Restate each record word for word, omitting whatever pictures it holds.

Transcribed page contents
★ ★ ★ ★ ★
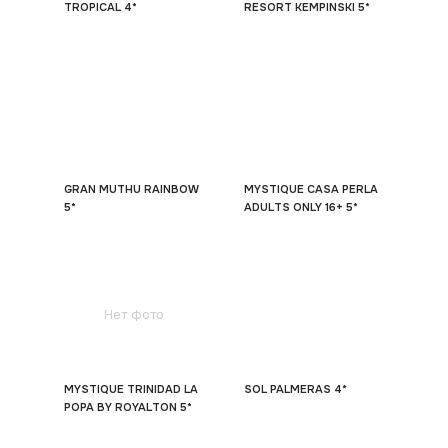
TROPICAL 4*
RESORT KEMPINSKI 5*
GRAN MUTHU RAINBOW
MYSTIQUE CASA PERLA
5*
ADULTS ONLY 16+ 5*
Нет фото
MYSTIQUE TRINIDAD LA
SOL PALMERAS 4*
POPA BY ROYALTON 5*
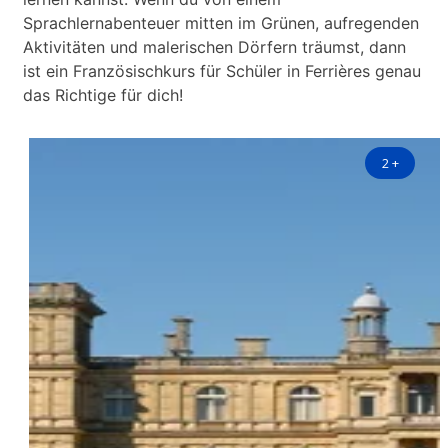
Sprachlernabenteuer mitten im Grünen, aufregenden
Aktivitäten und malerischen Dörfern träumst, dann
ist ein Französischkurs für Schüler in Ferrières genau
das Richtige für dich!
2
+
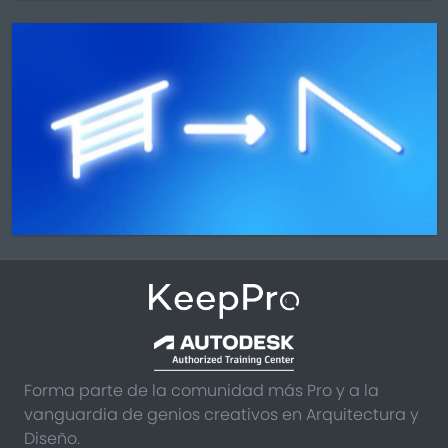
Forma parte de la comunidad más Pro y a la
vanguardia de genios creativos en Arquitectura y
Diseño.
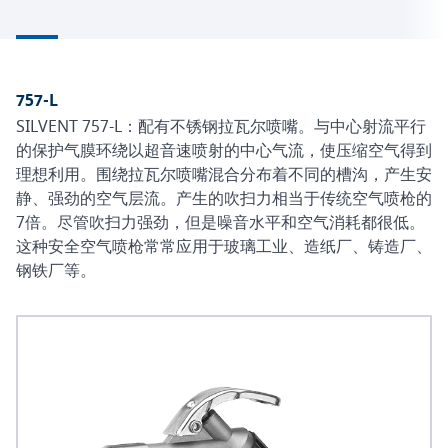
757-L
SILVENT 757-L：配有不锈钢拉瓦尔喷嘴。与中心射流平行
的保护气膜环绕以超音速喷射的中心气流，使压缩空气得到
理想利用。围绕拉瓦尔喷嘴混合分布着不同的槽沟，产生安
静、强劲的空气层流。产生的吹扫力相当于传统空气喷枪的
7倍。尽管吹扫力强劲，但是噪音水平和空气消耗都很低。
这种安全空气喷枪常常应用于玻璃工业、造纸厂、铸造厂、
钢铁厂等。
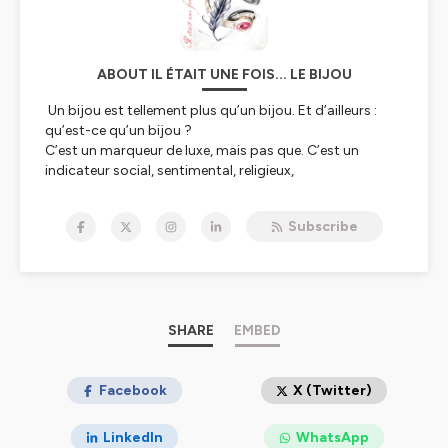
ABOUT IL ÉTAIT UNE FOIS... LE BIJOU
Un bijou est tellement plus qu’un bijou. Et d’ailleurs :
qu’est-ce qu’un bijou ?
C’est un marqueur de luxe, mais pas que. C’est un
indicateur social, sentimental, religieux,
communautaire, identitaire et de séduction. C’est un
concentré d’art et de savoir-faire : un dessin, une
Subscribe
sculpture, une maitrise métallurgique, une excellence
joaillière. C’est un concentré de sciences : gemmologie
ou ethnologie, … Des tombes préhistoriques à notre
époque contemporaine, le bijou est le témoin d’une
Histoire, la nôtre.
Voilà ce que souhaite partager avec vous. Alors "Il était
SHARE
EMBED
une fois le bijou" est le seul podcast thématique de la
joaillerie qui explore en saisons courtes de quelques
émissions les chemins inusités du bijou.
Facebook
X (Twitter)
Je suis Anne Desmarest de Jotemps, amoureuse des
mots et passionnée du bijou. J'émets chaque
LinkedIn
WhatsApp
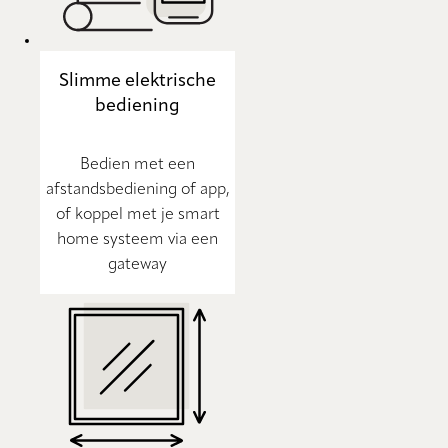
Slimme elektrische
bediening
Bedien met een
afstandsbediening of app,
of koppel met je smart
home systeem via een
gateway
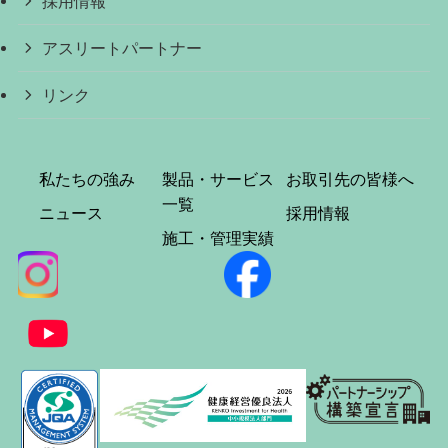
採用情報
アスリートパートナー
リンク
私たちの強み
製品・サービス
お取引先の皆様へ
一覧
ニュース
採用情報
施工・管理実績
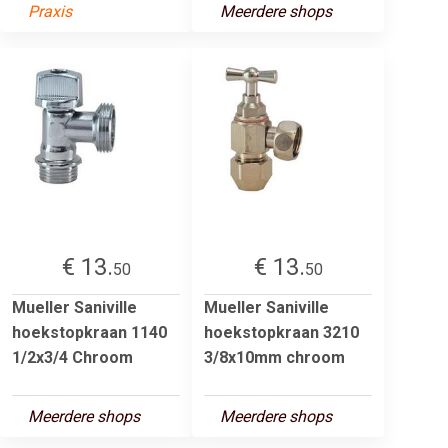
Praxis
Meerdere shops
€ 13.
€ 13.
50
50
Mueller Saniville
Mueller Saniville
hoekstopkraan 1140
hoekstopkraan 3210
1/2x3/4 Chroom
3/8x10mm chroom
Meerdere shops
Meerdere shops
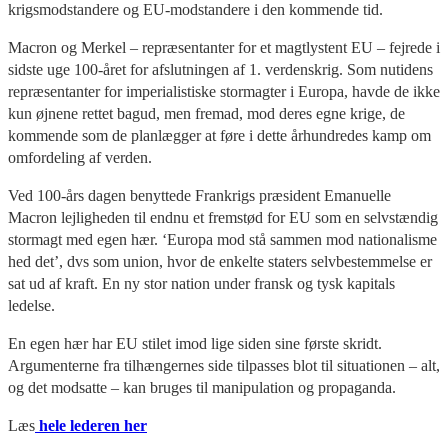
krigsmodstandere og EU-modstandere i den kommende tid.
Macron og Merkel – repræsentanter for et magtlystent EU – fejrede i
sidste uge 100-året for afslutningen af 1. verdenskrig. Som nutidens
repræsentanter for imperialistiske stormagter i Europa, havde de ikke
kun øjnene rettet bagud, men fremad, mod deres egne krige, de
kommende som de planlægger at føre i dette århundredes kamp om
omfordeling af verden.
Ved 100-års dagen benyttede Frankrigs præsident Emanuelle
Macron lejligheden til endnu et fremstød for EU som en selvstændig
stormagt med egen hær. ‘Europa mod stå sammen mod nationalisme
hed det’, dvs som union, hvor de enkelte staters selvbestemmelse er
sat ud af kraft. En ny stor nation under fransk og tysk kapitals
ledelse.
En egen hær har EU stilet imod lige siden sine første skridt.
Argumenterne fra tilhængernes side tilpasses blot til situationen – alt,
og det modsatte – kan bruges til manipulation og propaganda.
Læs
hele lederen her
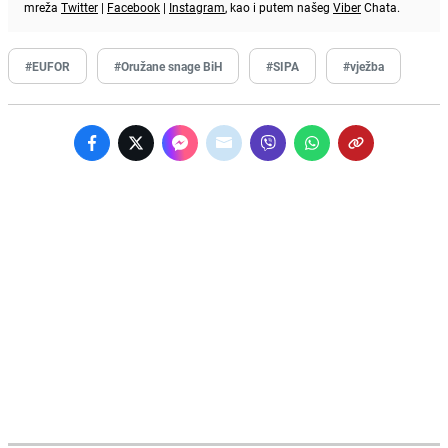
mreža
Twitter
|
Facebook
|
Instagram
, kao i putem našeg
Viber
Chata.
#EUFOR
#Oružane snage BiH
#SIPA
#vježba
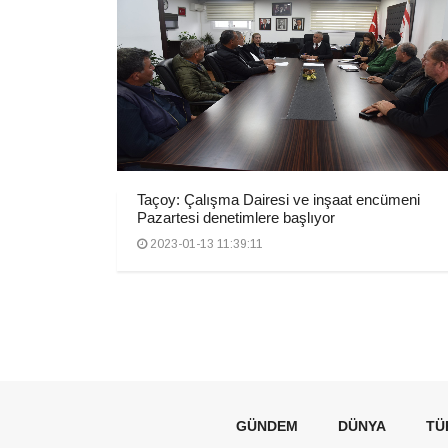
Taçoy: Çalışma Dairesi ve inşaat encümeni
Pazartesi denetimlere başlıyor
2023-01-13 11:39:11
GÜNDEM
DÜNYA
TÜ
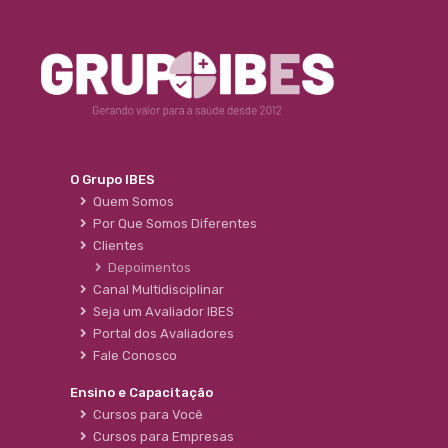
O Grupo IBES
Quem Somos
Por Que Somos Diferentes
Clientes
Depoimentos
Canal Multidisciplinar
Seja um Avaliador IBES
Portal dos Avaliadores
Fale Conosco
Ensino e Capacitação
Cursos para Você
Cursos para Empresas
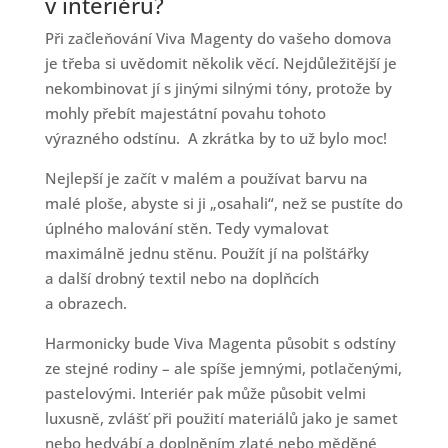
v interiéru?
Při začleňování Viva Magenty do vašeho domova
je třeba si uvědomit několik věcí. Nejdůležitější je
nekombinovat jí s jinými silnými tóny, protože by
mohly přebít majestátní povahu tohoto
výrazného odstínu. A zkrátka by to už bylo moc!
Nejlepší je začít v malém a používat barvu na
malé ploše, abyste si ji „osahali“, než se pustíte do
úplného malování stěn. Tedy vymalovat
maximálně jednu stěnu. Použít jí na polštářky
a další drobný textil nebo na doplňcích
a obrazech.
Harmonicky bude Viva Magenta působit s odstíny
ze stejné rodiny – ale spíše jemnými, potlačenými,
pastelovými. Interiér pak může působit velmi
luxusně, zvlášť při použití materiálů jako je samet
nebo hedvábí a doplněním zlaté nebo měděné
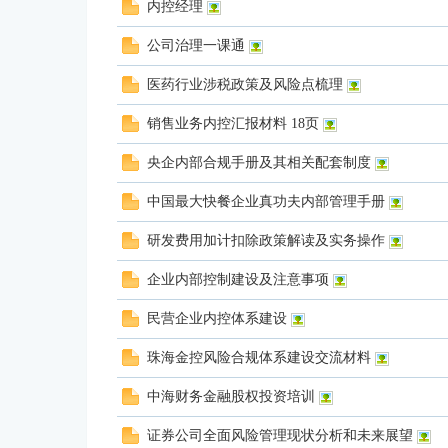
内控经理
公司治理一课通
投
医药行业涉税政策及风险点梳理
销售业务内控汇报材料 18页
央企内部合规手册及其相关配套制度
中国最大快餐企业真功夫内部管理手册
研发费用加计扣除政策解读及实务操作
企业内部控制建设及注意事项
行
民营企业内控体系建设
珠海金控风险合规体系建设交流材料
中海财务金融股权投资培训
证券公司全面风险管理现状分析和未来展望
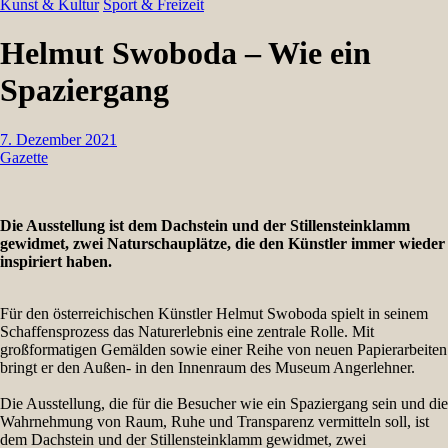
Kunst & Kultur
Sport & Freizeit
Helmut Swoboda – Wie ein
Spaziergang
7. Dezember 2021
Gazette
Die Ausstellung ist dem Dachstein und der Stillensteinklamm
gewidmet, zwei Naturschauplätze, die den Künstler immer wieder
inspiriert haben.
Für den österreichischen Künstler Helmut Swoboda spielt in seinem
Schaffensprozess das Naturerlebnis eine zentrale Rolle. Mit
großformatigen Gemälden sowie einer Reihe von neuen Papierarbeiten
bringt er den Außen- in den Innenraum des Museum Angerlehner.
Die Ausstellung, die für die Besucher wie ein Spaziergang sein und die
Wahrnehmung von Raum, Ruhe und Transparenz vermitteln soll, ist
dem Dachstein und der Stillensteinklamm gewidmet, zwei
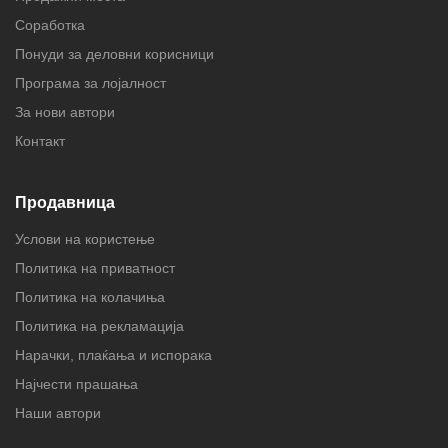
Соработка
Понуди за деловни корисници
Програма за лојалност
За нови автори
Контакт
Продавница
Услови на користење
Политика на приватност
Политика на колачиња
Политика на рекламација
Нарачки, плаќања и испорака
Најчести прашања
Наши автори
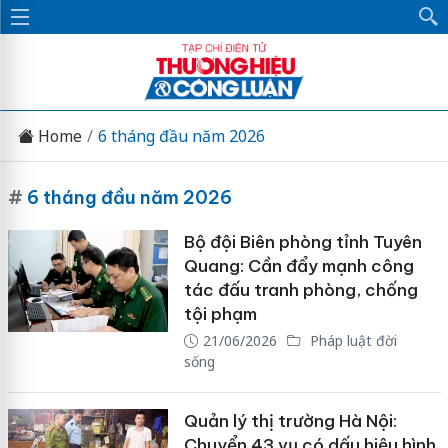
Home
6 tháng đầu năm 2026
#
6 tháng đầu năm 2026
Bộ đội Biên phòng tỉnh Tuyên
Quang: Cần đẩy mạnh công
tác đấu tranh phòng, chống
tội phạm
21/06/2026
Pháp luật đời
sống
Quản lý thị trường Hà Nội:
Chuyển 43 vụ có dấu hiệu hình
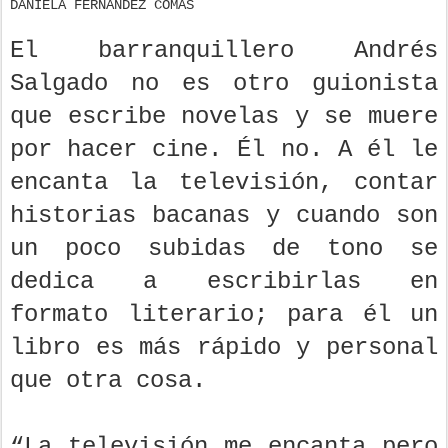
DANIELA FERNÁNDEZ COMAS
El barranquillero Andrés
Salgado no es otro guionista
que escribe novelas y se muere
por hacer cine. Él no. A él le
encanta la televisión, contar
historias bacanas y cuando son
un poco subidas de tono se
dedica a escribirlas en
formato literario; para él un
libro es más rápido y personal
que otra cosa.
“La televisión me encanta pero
★ ★ ★ ★ ★
RESULT:
TROPICAL 4*
RESORT KEMPINSKI 5*
GRAN MUTHU RAINBOW
MYSTIQUE CASA PERLA
5*
ADULTS ONLY 16+ 5*
Нет фото
MYSTIQUE TRINIDAD LA
SOL PALMERAS 4*
POPA BY ROYALTON 5*
Sprachlernabenteuer mitten im Grünen, aufregenden
Aktivitäten und malerischen Dörfern träumst, dann
ist ein Französischkurs für Schüler in Ferrières genau
das Richtige für dich!
2
+
Forma parte de la comunidad más Pro y a la
vanguardia de genios creativos en Arquitectura y
Diseño.
757-L
SILVENT 757-L：配有不锈钢拉瓦尔喷嘴。与中心射流平行
的保护气膜环绕以超音速喷射的中心气流，使压缩空气得到
理想利用。围绕拉瓦尔喷嘴混合分布着不同的槽沟，产生安
静、强劲的空气层流。产生的吹扫力相当于传统空气喷枪的
7倍。尽管吹扫力强劲，但是噪音水平和空气消耗都很低。
这种安全空气喷枪常常应用于玻璃工业、造纸厂、铸造厂、
钢铁厂等。
ABOUT IL ÉTAIT UNE FOIS... LE BIJOU
Un bijou est tellement plus qu’un bijou. Et d’ailleurs :
qu’est-ce qu’un bijou ?
C’est un marqueur de luxe, mais pas que. C’est un
indicateur social, sentimental, religieux,
communautaire, identitaire et de séduction. C’est un
concentré d’art et de savoir-faire : un dessin, une
Subscribe
sculpture, une maitrise métallurgique, une excellence
joaillière. C’est un concentré de sciences : gemmologie
ou ethnologie, … Des tombes préhistoriques à notre
époque contemporaine, le bijou est le témoin d’une
Histoire, la nôtre.
Voilà ce que souhaite partager avec vous. Alors "Il était
SHARE
EMBED
une fois le bijou" est le seul podcast thématique de la
joaillerie qui explore en saisons courtes de quelques
émissions les chemins inusités du bijou.
Facebook
X (Twitter)
Je suis Anne Desmarest de Jotemps, amoureuse des
mots et passionnée du bijou. J'émets chaque
LinkedIn
WhatsApp
Slimme elektrische
bediening
Bedien met een
afstandsbediening of app,
of koppel met je smart
home systeem via een
gateway
採用情報
アスリートパートナー
リンク
私たちの強み
製品・サービス
お取引先の皆様へ
一覧
ニュース
採用情報
施工・管理実績
Praxis
Meerdere shops
€ 13.
€ 13.
50
50
Mueller Saniville
Mueller Saniville
hoekstopkraan 1140
hoekstopkraan 3210
1/2x3/4 Chroom
3/8x10mm chroom
Meerdere shops
Meerdere shops
krigsmodstandere og EU-modstandere i den kommende tid.
Macron og Merkel – repræsentanter for et magtlystent EU – fejrede i
sidste uge 100-året for afslutningen af 1. verdenskrig. Som nutidens
repræsentanter for imperialistiske stormagter i Europa, havde de ikke
kun øjnene rettet bagud, men fremad, mod deres egne krige, de
kommende som de planlægger at føre i dette århundredes kamp om
omfordeling af verden.
Ved 100-års dagen benyttede Frankrigs præsident Emanuelle
Macron lejligheden til endnu et fremstød for EU som en selvstændig
stormagt med egen hær. ‘Europa mod stå sammen mod nationalisme
hed det’, dvs som union, hvor de enkelte staters selvbestemmelse er
sat ud af kraft. En ny stor nation under fransk og tysk kapitals
ledelse.
En egen hær har EU stilet imod lige siden sine første skridt.
Argumenterne fra tilhængernes side tilpasses blot til situationen – alt,
og det modsatte – kan bruges til manipulation og propaganda.
Læs
hele lederen her
mreža
Twitter
|
Facebook
|
Instagram
, kao i putem našeg
Viber
Chata.
#EUFOR
#Oružane snage BiH
#SIPA
#vježba
Taçoy: Çalışma Dairesi ve inşaat encümeni
Pazartesi denetimlere başlıyor
2023-01-13 11:39:11
GÜNDEM
DÜNYA
TÜ
O Grupo IBES
Quem Somos
Por Que Somos Diferentes
Clientes
Depoimentos
Canal Multidisciplinar
Seja um Avaliador IBES
Portal dos Avaliadores
Fale Conosco
Ensino e Capacitação
Cursos para Você
Cursos para Empresas
v interiéru?
Při začleňování Viva Magenty do vašeho domova
je třeba si uvědomit několik věcí. Nejdůležitější je
nekombinovat jí s jinými silnými tóny, protože by
mohly přebít majestátní povahu tohoto
výrazného odstínu. A zkrátka by to už bylo moc!
Nejlepší je začít v malém a používat barvu na
malé ploše, abyste si ji „osahali“, než se pustíte do
úplného malování stěn. Tedy vymalovat
maximálně jednu stěnu. Použít jí na polštářky
a další drobný textil nebo na doplňcích
a obrazech.
Harmonicky bude Viva Magenta působit s odstíny
ze stejné rodiny – ale spíše jemnými, potlačenými,
pastelovými. Interiér pak může působit velmi
luxusně, zvlášť při použití materiálů jako je samet
nebo hedvábí a doplněním zlaté nebo měděné
内控经理
公司治理一课通
投
医药行业涉税政策及风险点梳理
销售业务内控汇报材料 18页
央企内部合规手册及其相关配套制度
中国最大快餐企业真功夫内部管理手册
研发费用加计扣除政策解读及实务操作
企业内部控制建设及注意事项
行
民营企业内控体系建设
珠海金控风险合规体系建设交流材料
中海财务金融股权投资培训
证券公司全面风险管理现状分析和未来展望
Kunst & Kultur
Sport & Freizeit
Helmut Swoboda – Wie ein
Spaziergang
7. Dezember 2021
Gazette
Die Ausstellung ist dem Dachstein und der Stillensteinklamm
gewidmet, zwei Naturschauplätze, die den Künstler immer wieder
inspiriert haben.
Für den österreichischen Künstler Helmut Swoboda spielt in seinem
Schaffensprozess das Naturerlebnis eine zentrale Rolle. Mit
großformatigen Gemälden sowie einer Reihe von neuen Papierarbeiten
bringt er den Außen- in den Innenraum des Museum Angerlehner.
Die Ausstellung, die für die Besucher wie ein Spaziergang sein und die
Wahrnehmung von Raum, Ruhe und Transparenz vermitteln soll, ist
dem Dachstein und der Stillensteinklamm gewidmet, zwei
Соработка
Понуди за деловни корисници
Програма за лојалност
За нови автори
Контакт
Продавница
Услови на користење
Политика на приватност
Политика на колачиња
Политика на рекламација
Нарачки, плаќања и испорака
Најчести прашања
Наши автори
Home
6 tháng đầu năm 2026
#
6 tháng đầu năm 2026
Bộ đội Biên phòng tỉnh Tuyên
Quang: Cần đẩy mạnh công
tác đấu tranh phòng, chống
tội phạm
21/06/2026
Pháp luật đời
sống
Quản lý thị trường Hà Nội:
Chuyển 43 vụ có dấu hiệu hình
DANIELA FERNÁNDEZ COMAS
El barranquillero Andrés
Salgado no es otro guionista
que escribe novelas y se muere
por hacer cine. Él no. A él le
encanta la televisión, contar
historias bacanas y cuando son
un poco subidas de tono se
dedica a escribirlas en
formato literario; para él un
libro es más rápido y personal
que otra cosa.
“La televisión me encanta pero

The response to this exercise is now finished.